O Natal sempre chega. Chega desde a época dos celtas, antes de Cristo, que comemoravam o Solstício de inverno em 25/12 e as festas se estendiam até 06/01. Em Roma, o Solstício de inverno era chamado de Saturnália, que quer dizer Férias de Inverno.
Existem relatos que em 274, o Imperador Aureliano, proclamou o dia 25/12 como Dies Natalis Invicti Solis, que traduzindo fica O Dia do Nascimento do Sol Inconquistável. Já em 350. O Papa Julio I, decretou que o nascimento de Cristo deveria ser comemorado em 25/12.

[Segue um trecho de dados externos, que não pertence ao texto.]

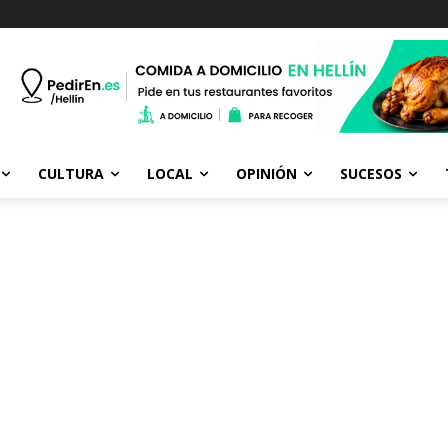
CULTURA
LOCAL
OPINIÓN
SUCESOS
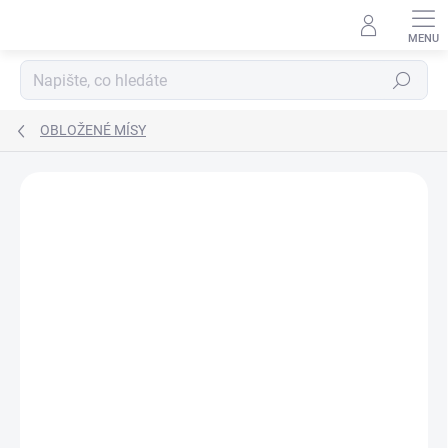
Přejít
na
obsah
Hledat
OBLOŽENÉ MÍSY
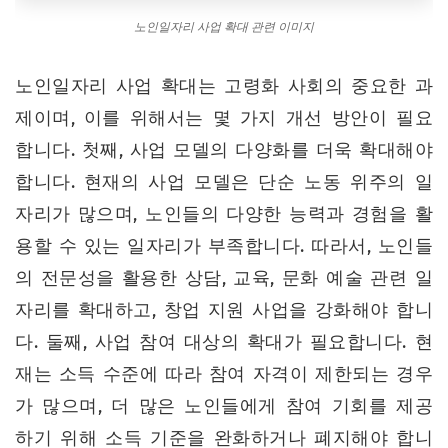
노인일자리 사업 확대 관련 이미지
노인일자리 사업 확대는 고령화 사회의 중요한 과
제이며, 이를 위해서는 몇 가지 개선 방안이 필요
합니다. 첫째, 사업 모델의 다양화를 더욱 확대해야
합니다. 현재의 사업 모델은 단순 노동 위주의 일
자리가 많으며, 노인들의 다양한 능력과 경험을 활
용할 수 있는 일자리가 부족합니다. 따라서, 노인들
의 전문성을 활용한 상담, 교육, 문화 예술 관련 일
자리를 확대하고, 창업 지원 사업을 강화해야 합니
다. 둘째, 사업 참여 대상의 확대가 필요합니다. 현
재는 소득 수준에 따라 참여 자격이 제한되는 경우
가 많으며, 더 많은 노인들에게 참여 기회를 제공
하기 위해 소득 기준을 완화하거나 폐지해야 합니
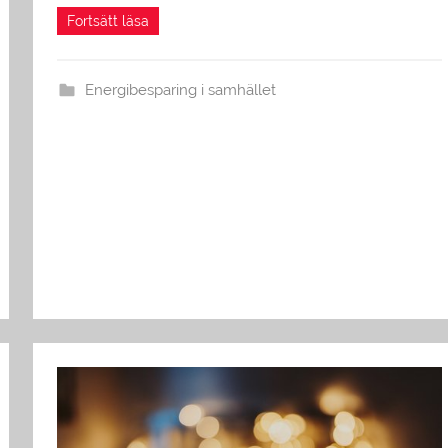
Energibesparing i samhället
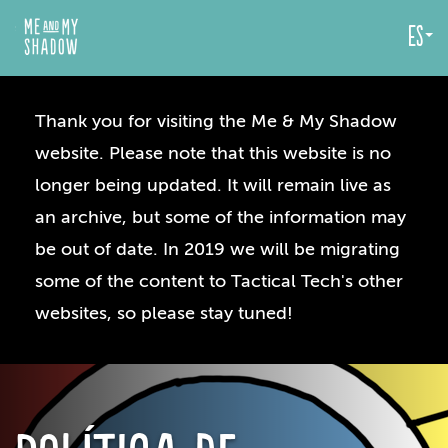
es
Thank you for visiting the Me & My Shadow
website. Please note that this website is no
longer being updated. It will remain live as
an archive, but some of the information may
be out of date. In 2019 we will be migrating
some of the content to Tactical Tech's other
websites, so please stay tuned!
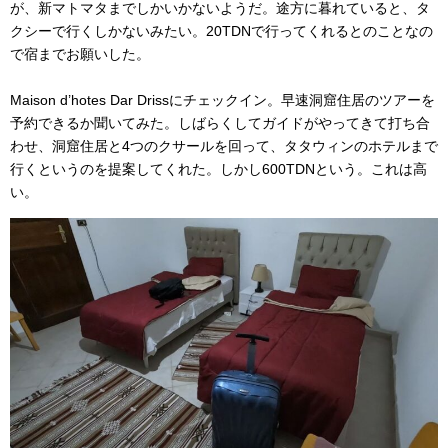
が、新マトマタまでしかいかないようだ。途方に暮れていると、タ
クシーで行くしかないみたい。20TDNで行ってくれるとのことなの
で宿までお願いした。
Maison d’hotes Dar Drissにチェックイン。早速洞窟住居のツアーを
予約できるか聞いてみた。しばらくしてガイドがやってきて打ち合
わせ、洞窟住居と4つのクサールを回って、タタウィンのホテルまで
行くというのを提案してくれた。しかし600TDNという。これは高
い。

Posteriormente, o Papa Gregório XIII, através da Bula papal, assinada em 24/02/1.582, apresentou um novo calendário, e o Solstício de inverno passou a ser comemorado entre o dia 21 e o dia 23/12. Mas a data do nascimento de Cristo continuou sendo comemorado em 25/12. O primeiro Natal, como conhecemos hoje foi celebrado no ano de 336 D.C.E o ato de presentear simboliza as ofertas feitas pelos 3 Reis Magos ao menino Jesus.

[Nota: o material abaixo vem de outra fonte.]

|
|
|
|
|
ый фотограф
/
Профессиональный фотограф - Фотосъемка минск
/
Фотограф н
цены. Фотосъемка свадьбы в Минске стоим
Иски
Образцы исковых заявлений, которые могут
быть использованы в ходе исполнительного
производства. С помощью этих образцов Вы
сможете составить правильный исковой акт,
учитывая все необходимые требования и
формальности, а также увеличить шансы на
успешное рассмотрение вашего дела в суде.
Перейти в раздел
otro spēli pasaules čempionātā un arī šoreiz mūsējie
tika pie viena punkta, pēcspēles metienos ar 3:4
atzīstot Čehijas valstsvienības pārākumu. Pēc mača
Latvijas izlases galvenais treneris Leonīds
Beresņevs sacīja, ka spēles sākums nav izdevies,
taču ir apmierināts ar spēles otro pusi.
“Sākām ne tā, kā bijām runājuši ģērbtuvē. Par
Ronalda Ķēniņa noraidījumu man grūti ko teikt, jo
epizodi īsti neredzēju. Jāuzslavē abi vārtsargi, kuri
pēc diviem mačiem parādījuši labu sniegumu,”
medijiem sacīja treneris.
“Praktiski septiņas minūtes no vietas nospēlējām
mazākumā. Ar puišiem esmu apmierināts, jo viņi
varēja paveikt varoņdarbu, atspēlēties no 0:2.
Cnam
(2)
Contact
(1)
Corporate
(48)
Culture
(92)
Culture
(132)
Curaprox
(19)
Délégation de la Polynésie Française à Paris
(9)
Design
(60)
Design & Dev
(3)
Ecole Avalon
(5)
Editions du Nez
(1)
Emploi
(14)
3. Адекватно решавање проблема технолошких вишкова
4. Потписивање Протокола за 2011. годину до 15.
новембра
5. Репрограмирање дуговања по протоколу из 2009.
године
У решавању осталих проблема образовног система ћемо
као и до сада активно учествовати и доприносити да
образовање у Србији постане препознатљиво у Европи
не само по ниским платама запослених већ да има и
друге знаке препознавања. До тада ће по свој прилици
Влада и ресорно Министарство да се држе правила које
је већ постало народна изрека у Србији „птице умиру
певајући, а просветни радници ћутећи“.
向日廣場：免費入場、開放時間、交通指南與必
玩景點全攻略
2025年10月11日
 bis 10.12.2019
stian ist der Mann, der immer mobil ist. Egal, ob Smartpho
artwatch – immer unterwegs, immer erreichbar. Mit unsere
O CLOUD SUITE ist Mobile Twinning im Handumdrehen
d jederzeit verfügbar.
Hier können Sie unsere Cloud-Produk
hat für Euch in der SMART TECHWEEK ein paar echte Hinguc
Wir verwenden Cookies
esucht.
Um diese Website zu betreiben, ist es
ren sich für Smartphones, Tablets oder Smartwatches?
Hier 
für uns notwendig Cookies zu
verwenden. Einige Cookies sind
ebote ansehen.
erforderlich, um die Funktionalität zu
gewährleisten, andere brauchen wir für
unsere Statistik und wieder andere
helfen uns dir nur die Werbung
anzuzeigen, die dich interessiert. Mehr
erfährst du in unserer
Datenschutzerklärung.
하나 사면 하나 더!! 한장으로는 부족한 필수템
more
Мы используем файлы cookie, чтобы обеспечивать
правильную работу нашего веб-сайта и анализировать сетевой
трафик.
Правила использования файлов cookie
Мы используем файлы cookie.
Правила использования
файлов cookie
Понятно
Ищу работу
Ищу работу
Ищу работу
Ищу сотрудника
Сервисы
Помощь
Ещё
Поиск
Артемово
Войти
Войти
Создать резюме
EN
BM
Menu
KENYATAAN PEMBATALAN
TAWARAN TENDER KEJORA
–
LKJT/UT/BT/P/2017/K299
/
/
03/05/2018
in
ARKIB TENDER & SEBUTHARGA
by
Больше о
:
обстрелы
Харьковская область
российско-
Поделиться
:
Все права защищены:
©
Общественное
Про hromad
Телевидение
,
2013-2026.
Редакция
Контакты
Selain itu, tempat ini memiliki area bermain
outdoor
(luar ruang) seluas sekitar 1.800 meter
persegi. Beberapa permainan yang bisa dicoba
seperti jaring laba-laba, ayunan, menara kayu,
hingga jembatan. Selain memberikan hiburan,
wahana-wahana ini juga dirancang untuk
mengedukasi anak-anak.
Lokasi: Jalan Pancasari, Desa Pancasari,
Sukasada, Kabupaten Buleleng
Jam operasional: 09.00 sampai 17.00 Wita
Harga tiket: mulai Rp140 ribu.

Enfim, o Natal sempre chega. E como chegou o Natal em 2016? Chegou, depois de uma ano muito difícil para o comércio. Envolto de um tumultuado cenário político e um assustador cenário econômico, marcado por uma inflação alta, a aperto nas taxas de juros, demissões em massa, aumento da inadimplência, fechamentos de empresas, quedas nas vendas e dúvidas sobre a liberação do 13º para grande parte dos consumidores.
Conforme dados baseados em indicadores nacionais, o Natal deste ano deve ser o pior dos últimos 20 anos. De acordo com as estimativas da Câmara dos Dirigentes Lojistas de Cuiabá (CDL), a previsão é que as vendas caiam 16% comparado com o mesmo período do ano passado. Não se assuste, até dois meses atrás a estimativa era pior e estava na casa dos 24%.
Mas, o mercado reagiu em função do novo cenário político e econômico como a aprovação de cortes dos gastos e a redução das taxas de juros. Mas, mesmo assim será difícil o Natal dar conta de salvar a perda de todo o ano, pode até ter aumento nas vendas, mas nada que se compare a outros anos. Apesar das incertezas e perspectiva de retração sobre as vendas, a movimentação do comércio com a aproximação do fim do ano já tem animado comerciantes.
A verdade é que depois de um ano muito difícil para o comércio, a economia começa a dar sinais de recuperação e o aumento no movimento nas lojas traz otimismo e a energia positiva que tanto fazia falta. E do outro lado temos o consumidor que ainda está preocupado com a crise, mas ao mesmo tempo mostra-se um pouco mais confiante no futuro e sensível aos apelos emocionais da data.
Prepare-se, por que em comparação com os meses anteriores, dezembro deve ser espetacular! Feliz Natal!
*Luiz Vicente Dorileo da Silva – “SHIPU” é palestrante e consultor formado em administração com MBA Executivo Internacional e Especialista em Marketing.